Personally, I kind of expect a live steam engine to show some genuine wear from operating and handling - it's just not comparable to electric operation, and anycase, we wouldn't want it to be, right?!? ;-) I keep touching up my engines all the time. I avoid cleaning with detegents, since I think I have to do a really good job putting oil back where needed - like an axle-pump. Consequently, I touch up the paint without thoroughly removing / degreasing - I just wipe with a cloth. In my opinion, regular hobby ENAMELS (not acrylics) stick really well anyway. As for matching colours, I just buy two colours close to the one I want, and mix. I was surprised myself, how easy this was for my Preussian paintscheme Aster. None of my engines have a gloss finish though.
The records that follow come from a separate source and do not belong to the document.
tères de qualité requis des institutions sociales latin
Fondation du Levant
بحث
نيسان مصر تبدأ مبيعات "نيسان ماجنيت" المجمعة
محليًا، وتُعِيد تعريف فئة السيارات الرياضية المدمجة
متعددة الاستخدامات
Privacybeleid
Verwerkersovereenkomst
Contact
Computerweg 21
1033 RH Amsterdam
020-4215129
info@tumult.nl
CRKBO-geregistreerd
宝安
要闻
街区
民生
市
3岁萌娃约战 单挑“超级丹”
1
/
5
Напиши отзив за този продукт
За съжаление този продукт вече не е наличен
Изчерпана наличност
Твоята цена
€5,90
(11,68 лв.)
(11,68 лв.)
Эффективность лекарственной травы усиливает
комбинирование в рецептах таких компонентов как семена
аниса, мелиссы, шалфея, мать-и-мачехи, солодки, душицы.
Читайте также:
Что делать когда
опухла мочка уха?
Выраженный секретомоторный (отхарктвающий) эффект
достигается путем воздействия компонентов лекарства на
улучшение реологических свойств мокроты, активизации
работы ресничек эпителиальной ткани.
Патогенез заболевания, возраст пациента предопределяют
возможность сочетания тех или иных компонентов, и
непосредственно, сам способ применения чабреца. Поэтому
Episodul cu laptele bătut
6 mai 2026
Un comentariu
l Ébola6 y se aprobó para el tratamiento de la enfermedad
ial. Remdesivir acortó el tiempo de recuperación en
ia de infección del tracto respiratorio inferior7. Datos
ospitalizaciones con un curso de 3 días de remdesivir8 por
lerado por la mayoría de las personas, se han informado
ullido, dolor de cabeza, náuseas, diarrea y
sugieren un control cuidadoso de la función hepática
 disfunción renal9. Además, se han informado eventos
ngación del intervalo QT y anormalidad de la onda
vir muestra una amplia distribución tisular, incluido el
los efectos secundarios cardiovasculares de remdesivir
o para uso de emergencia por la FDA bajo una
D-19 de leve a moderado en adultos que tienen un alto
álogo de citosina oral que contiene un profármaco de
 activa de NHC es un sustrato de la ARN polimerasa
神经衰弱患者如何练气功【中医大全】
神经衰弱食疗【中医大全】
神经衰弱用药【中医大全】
Maybee touching up gloss paint might be trickier to do nicely. And also, since my engines always wear some oil everywhere, spotting my touch-ups is even more difficult. 
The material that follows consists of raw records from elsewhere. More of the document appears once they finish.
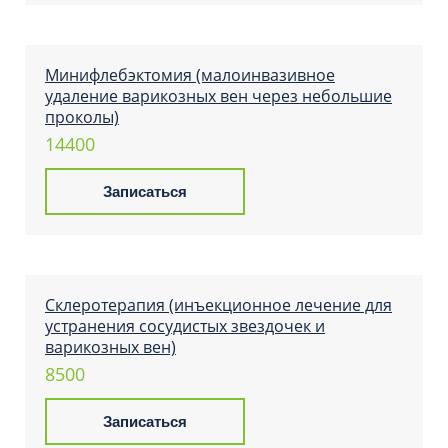
Минифлебэктомия (малоинвазивное
Кебряков Алексей Владимирович
удаление варикозных вен через небольшие
проколы)
14400
Записаться
Клюев Артём Сергеевич
Склеротерапия (инъекционное лечение для
устранения сосудистых звездочек и
варикозных вен)
Лукин Сергей Владимирович
8500
Записаться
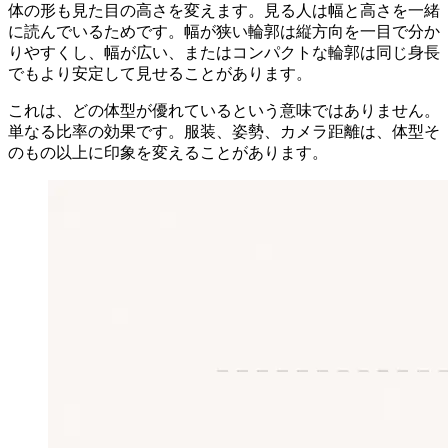
体の形も見た目の高さを変えます。見る人は幅と高さを一緒
に読んでいるためです。幅が狭い輪郭は縦方向を一目で分か
りやすくし、幅が広い、またはコンパクトな輪郭は同じ身長
でもより安定して見せることがあります。
これは、どの体型が優れているという意味ではありません。
単なる比率の効果です。服装、姿勢、カメラ距離は、体型そ
のもの以上に印象を変えることがあります。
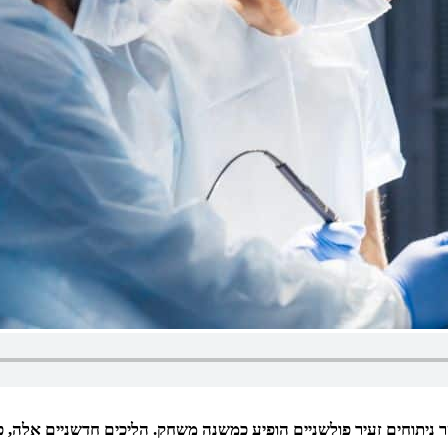
תוחים זעיר פולשניים הופיע כמשנה משחק. הליכים חדשניים אלה, כגון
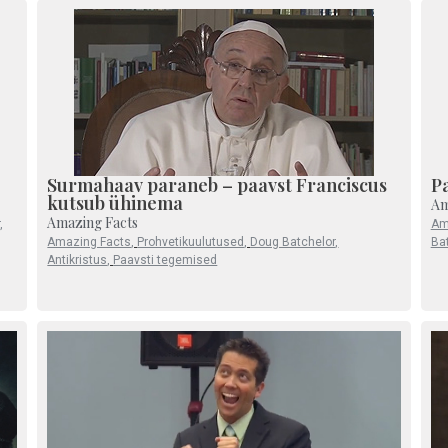
Surmahaav paraneb – paavst Franciscus
P
kutsub ühinema
Am
Amazing Facts
,
Am
Amazing Facts
,
Prohvetikuulutused
,
Doug Batchelor
,
Ba
Antikristus
,
Paavsti tegemised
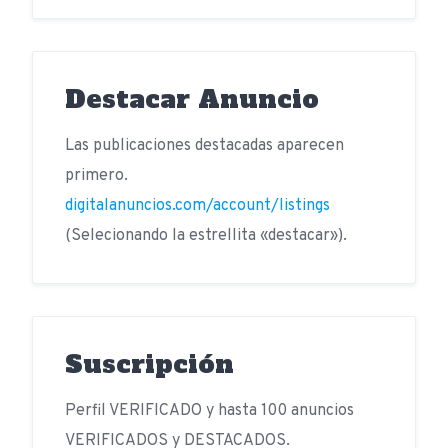
Destacar Anuncio
Las publicaciones destacadas aparecen
primero.
digitalanuncios.com/account/listings
(Selecionando la estrellita «destacar»).
Suscripción
Perfil VERIFICADO y hasta 100 anuncios
VERIFICADOS y DESTACADOS.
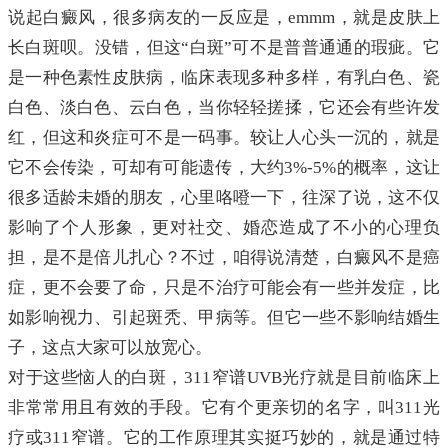
说起白癜风，很多病友的一反应是，emmm，就是皮肤上
长白斑呗。没错，但这“白斑”可不是普普通通的瑕疵。它
是一种色素性皮肤病，临床表现多种多样，有乳白色、瓷
白色、淡白色、云白色，当你轻轻搓揉，它还会有些许发
红，但这和炎症可不是一码事。较让人心头一沉的，就是
它不会传染，可却有可能遗传，大约3%-5%的概率，这让
很多适龄未婚的朋友，心里咯噔一下，往深了说，这不仅
影响了个人形象，更对社交、婚恋造成了不小的心理负
担，是不是倍儿扎心？不过，咱得说清楚，白癜风不是癌
症，更不会要了命，只是不治疗可能会有一些并发症，比
如影响视力、引起斑秃、甲病等。但它一些不影响结婚生
子，这点大家可以放宽心。
对于这些恼人的白斑，311窄谱UVB光疗就是目前临床上
非常常用且有效的手段。它有个更亲切的名字，叫311光
疗或311窄谱。它的工作原理其实挺巧妙的，就是通过特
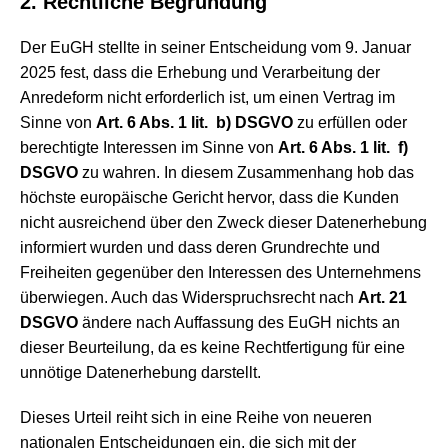
2. Rechtliche Begründung
Der EuGH stellte in seiner Entscheidung vom 9. Januar
2025 fest, dass die Erhebung und Verarbeitung der
Anredeform nicht erforderlich ist, um einen Vertrag im
Sinne von
Art. 6 Abs. 1 lit. b) DSGVO
zu erfüllen oder
berechtigte Interessen im Sinne von
Art. 6 Abs. 1 lit. f)
DSGVO
zu wahren. In diesem Zusammenhang hob das
höchste europäische Gericht hervor, dass die Kunden
nicht ausreichend über den Zweck dieser Datenerhebung
informiert wurden und dass deren Grundrechte und
Freiheiten gegenüber den Interessen des Unternehmens
überwiegen. Auch das Widerspruchsrecht nach
Art. 21
DSGVO
ändere nach Auffassung des EuGH nichts an
dieser Beurteilung, da es keine Rechtfertigung für eine
unnötige Datenerhebung darstellt.
Dieses Urteil reiht sich in eine Reihe von neueren
nationalen Entscheidungen ein, die sich mit der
You can tell I'm a messy operator, right? ;-D


----------



## Chris Scott (Jan 2, 2008)

Posted By Anthony Duarte on 05 Jan 2010 11:23 AM 
I've been into live steam for about a month now, and *i've been running my C-19 and Forney to death. * That said, there are some areas where paint is beginning to rub off and expose the brass. Is there a good paint that won't burn up at high temperatures? I'd like to keep my engines looking good!


Isn't wear the natural result of running them to death? 
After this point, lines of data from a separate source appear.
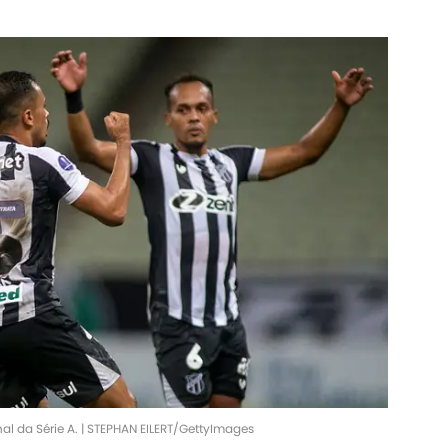
al da Série A. | STEPHAN EILERT/GettyImages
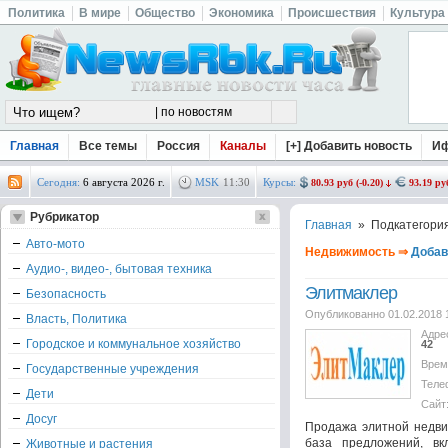
Политика
В мире
Общество
Экономика
Происшествия
Культура
Главная
Все темы
Россия
Каналы
[+] Добавить новость
И
Сегодня:
6 августа 2026 г.
MSK
11
:
30
Курсы:
80.93 руб (-0.20)
93.19 руб
Рубрикатор
Главная
» Подкатегори
Авто-мото
Недвижимость ⇒
Добав
Аудио-, видео-, бытовая техника
Элитмаклер
Безопасность
Опубликованно 01.02.2018 
Власть, Политика
Адре
Городское и коммунальное хозяйство
42
Врем
Государственные учреждения
Теле
Дети
Сайт
Досуг
Продажа элитной недви
база предложений, в
Животные и растения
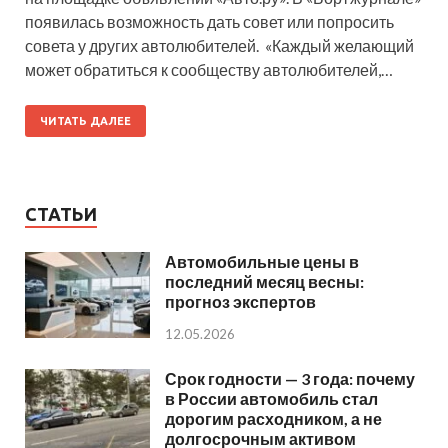
появилась возможность дать совет или попросить
совета у других автолюбителей. «Каждый желающий
может обратиться к сообществу автолюбителей,…
ЧИТАТЬ ДАЛЕЕ
СТАТЬИ
Автомобильные цены в
последний месяц весны:
прогноз экспертов
12.05.2026
Срок годности — 3 года: почему
в России автомобиль стал
дорогим расходником, а не
долгосрочным активом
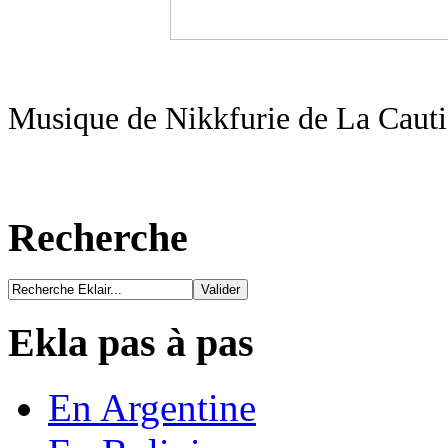
Musique de Nikkfurie de La Cauti
Recherche
Ekla pas à pas
En Argentine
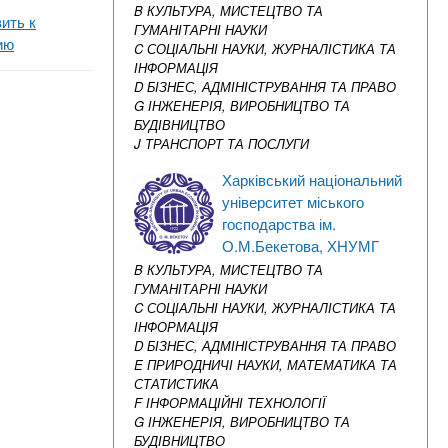
B КУЛЬТУРА, МИСТЕЦТВО ТА
ить к
ГУМАНІТАРНІ НАУКИ
ию
C СОЦІАЛЬНІ НАУКИ, ЖУРНАЛІСТИКА ТА
ІНФОРМАЦІЯ
D БІЗНЕС, АДМІНІСТРУВАННЯ ТА ПРАВО
G ІНЖЕНЕРІЯ, ВИРОБНИЦТВО ТА
БУДІВНИЦТВО
J ТРАНСПОРТ ТА ПОСЛУГИ
Харківський національний
університет міського
господарства ім.
О.М.Бекетова, ХНУМГ
B КУЛЬТУРА, МИСТЕЦТВО ТА
ГУМАНІТАРНІ НАУКИ
C СОЦІАЛЬНІ НАУКИ, ЖУРНАЛІСТИКА ТА
ІНФОРМАЦІЯ
D БІЗНЕС, АДМІНІСТРУВАННЯ ТА ПРАВО
E ПРИРОДНИЧІ НАУКИ, МАТЕМАТИКА ТА
СТАТИСТИКА
F ІНФОРМАЦІЙНІ ТЕХНОЛОГІЇ
G ІНЖЕНЕРІЯ, ВИРОБНИЦТВО ТА
БУДІВНИЦТВО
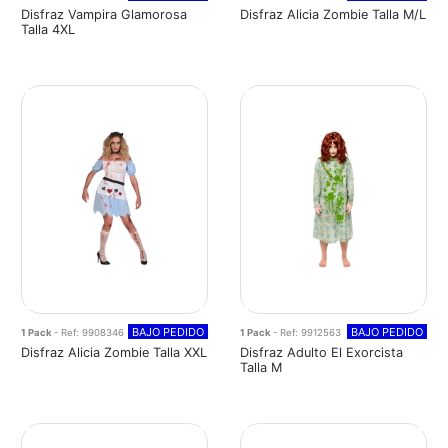
Disfraz Vampira Glamorosa
Disfraz Alicia Zombie Talla M/L
Talla 4XL
BAJO PEDIDO
BAJO PEDIDO
1 Pack
- Ref: 9908346
1 Pack
- Ref: 9912563
Disfraz Alicia Zombie Talla XXL
Disfraz Adulto El Exorcista
Talla M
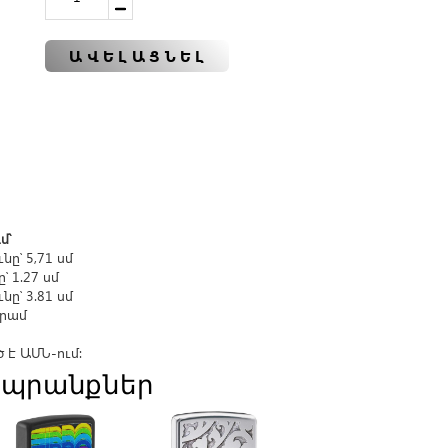
ԱՎԵԼԱՑՆԵԼ
մ՝
նը՝ 5,71 սմ
՝ 1.27 սմ
նը՝ 3.81 սմ
գրամ
է ԱՄՆ-ում։
պրանքներ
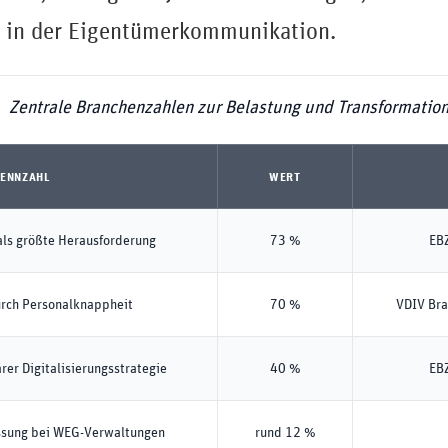
 in der Eigentümerkommunikation.
Zentrale Branchenzahlen zur Belastung und Transformatio
ENNZAHL
WERT
ls größte Herausforderung
73 %
EBZ
rch Personalknappheit
70 %
VDIV Br
rer Digitalisierungsstrategie
40 %
EBZ
ssung bei WEG-Verwaltungen
rund 12 %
Accucraft I believe uses an Epoxy Resin paint, the kind that's banned in the US, Europe.


----------



## zubi (May 14, 2009)

Posted By Chris Scott on 11 Jan 2010 09:10 AM 
Accucraft I believe uses an Epoxy Resin paint, the kind that's banned in the US, Europe.  
 


Chris, not on the C-19 and probably not on the Forney, or the majority of the recent releases. The only engine I have with that kind of durable two-component epoxy paint is the K-27, but I actually prefer the finish they first started applying on the K-28. It looks much better, although they achieve the effect by first using the thin layer of colour and then cover it with satin finish. The visual effect is very good but the paint is not really suitable for live steamers. Too delicate. And the satin transparant finish washes away in contact with alcohol... Don't ask me how I know... Zubi


----------



## Chris Scott (Jan 2, 2008)

What type of paint does Aster use? Roundhouse?


----------